**** INPUT RECORDS

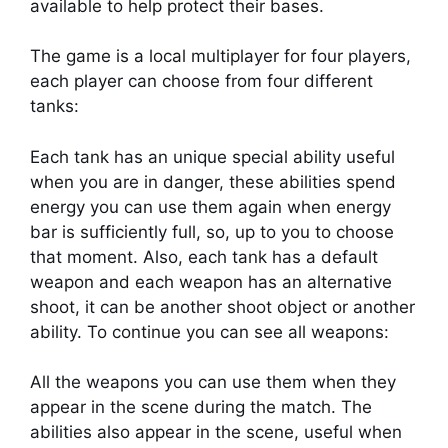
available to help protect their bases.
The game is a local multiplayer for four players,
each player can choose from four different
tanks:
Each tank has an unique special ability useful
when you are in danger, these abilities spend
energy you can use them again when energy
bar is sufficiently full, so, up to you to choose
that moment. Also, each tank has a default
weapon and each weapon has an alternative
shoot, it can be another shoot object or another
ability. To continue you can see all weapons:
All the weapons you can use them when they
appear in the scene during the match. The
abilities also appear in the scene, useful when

********
**** INPUT RECORDS

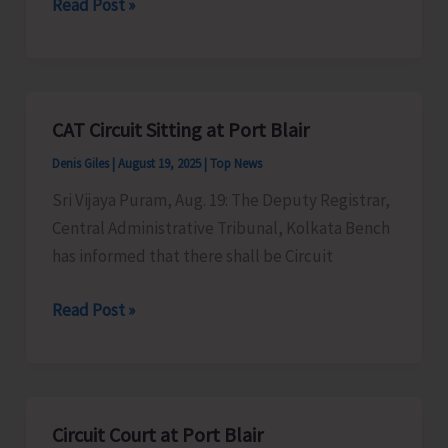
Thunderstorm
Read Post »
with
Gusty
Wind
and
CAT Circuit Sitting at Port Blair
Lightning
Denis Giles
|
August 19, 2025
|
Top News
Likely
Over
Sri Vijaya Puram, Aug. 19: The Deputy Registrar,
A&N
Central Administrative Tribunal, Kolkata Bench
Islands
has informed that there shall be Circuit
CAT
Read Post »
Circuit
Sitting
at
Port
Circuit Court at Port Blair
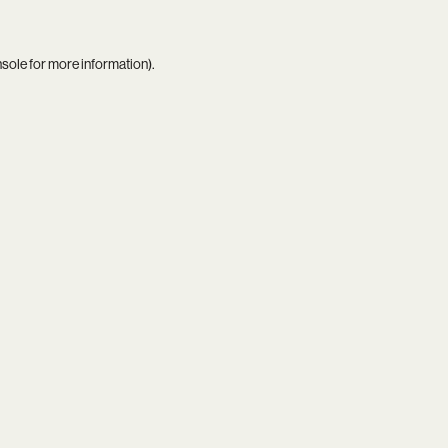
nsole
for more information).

********
**** INPUT RECORDS

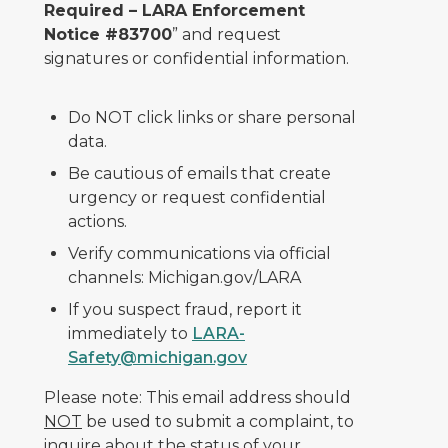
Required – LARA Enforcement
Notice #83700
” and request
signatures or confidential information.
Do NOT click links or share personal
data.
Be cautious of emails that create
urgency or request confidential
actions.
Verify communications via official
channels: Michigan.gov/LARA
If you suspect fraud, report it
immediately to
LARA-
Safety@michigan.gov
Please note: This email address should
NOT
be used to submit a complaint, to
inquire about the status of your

********

Above are the records; print exactly the lines from the line with "Required – LARA Enforcement" to the line with "Safety@michigan.gov", including both, and nothing else.

Required – LARA Enforcement
Notice #83700
” and request
signatures or confidential information.
Do NOT click links or share personal
data.
Be cautious of emails that create
urgency or request confidential
actions.
Verify communications via official
channels: Michigan.gov/LARA
If you suspect fraud, report it
immediately to
LARA-
Safety@michigan.gov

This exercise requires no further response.